Shift to American Express has an `opt out,' bank says

December 09, 2004|By NEW YORK TIMES NEWS SERVICE

When Patrick F. McIntyre received two American Express cards in the mail last month, he did not feel as if he had been welcomed into an exclusive club. Instead, he felt like a pawn in the credit-card industry's latest gambit.

MBNA Corp., the issuer of the Visa credit cards that McIntyre and his wife had carried for 14 years, switched his account to American Express without his permission, he said. He likened the tactic to "slamming," the practice some phone companies used in the 1990s to steal away their competitors' customers.

By the time he recognized what MBNA had done, he said, the bank had deactivated the McIntyres' Visa cards, leaving them with American Express cards that are not accepted at some places he regularly shops near his home among the Adirondack Mountains.

What MBNA did to McIntyre and has been doing to many of its customers in the past few weeks is not illegal, as slamming is. Still, he says, he is planning to file complaints with the attorneys general of New York and Delaware, the home state of MBNA.

Other cardholders have also been surprised to find that MBNA has switched their credit-card accounts from the Visa or MasterCard payment systems to cards issued by MBNA's new partner, American Express Co.

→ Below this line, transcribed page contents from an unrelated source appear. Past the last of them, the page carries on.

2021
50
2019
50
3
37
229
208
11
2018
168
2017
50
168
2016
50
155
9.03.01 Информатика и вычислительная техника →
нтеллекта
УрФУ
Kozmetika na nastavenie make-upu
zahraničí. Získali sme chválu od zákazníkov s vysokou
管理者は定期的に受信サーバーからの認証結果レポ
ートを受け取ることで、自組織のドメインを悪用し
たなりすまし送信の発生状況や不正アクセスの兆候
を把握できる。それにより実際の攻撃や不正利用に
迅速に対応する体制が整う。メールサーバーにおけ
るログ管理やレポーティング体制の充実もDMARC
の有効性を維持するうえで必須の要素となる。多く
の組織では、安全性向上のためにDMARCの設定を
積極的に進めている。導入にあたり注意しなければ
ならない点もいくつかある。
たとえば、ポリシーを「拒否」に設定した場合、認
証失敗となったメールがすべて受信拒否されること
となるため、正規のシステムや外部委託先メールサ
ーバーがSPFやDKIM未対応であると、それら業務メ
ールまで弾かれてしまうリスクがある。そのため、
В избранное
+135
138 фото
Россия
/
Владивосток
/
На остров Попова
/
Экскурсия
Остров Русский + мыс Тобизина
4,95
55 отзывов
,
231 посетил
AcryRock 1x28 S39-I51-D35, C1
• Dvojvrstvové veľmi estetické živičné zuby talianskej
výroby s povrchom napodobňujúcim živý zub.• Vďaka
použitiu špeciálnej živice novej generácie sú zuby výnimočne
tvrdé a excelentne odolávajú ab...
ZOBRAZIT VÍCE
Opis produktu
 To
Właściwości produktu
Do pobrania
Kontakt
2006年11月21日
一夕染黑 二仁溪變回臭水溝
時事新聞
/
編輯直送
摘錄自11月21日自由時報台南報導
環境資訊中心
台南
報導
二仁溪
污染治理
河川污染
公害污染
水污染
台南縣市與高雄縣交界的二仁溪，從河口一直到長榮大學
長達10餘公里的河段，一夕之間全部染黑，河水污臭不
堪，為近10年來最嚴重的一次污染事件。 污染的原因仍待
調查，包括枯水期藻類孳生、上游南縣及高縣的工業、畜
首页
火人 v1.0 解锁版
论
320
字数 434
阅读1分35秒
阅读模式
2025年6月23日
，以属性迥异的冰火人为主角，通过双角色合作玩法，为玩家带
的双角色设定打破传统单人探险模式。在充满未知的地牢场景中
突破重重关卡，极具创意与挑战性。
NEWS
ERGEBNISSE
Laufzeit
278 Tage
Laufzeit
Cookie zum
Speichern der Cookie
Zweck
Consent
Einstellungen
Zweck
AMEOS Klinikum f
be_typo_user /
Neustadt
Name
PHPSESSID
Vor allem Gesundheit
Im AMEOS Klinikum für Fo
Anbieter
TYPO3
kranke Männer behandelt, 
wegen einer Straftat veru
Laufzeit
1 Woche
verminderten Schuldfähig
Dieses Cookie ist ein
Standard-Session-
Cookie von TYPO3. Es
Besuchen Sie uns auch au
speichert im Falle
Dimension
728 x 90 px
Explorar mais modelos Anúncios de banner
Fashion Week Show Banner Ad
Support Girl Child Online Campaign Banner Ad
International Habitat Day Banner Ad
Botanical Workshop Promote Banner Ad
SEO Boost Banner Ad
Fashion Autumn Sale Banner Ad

MBNA has trumpeted itself as the first bank to strike a deal to issue American Express cards.

The Supreme Court cleared the way for that arrangement in October when it decided not to overturn lower court rulings that the Visa and MasterCard networks could not bar their member banks from affiliating with competitors such as American Express.

MBNA announced last month that it had handed out more than 300,000 cards with the American Express logo.

Louis J. Freeh, MBNA's general counsel, said in a brief interview that the company was taking a "comprehensive" approach to marketing the American Express cards to make up for the 30 years during which it could not offer an alternative to Visa or MasterCard.

In some switches, terms are essentially the same, but in others MBNA says the new cards carry a lower interest rate than those they are replacing.

MBNA spokesman Jim Donahue said customers who do not want American Express cards can decline the switch or have their accounts switched back. "We will continue to employ a range of tactics," including opt-out notices, which, he said, are widely used in the credit-card business.

The unsolicited switch comes as cardholders are increasingly complaining about being surprised by tactics employed by big banks, including sharp rises in interest rates on existing accounts and changes in payment due dates. Most of the biggest issuers of credit cards now have policies that allow them to raise card rates to 28 percent or more if a cardholder is late with any payment, including his rent or a car lease.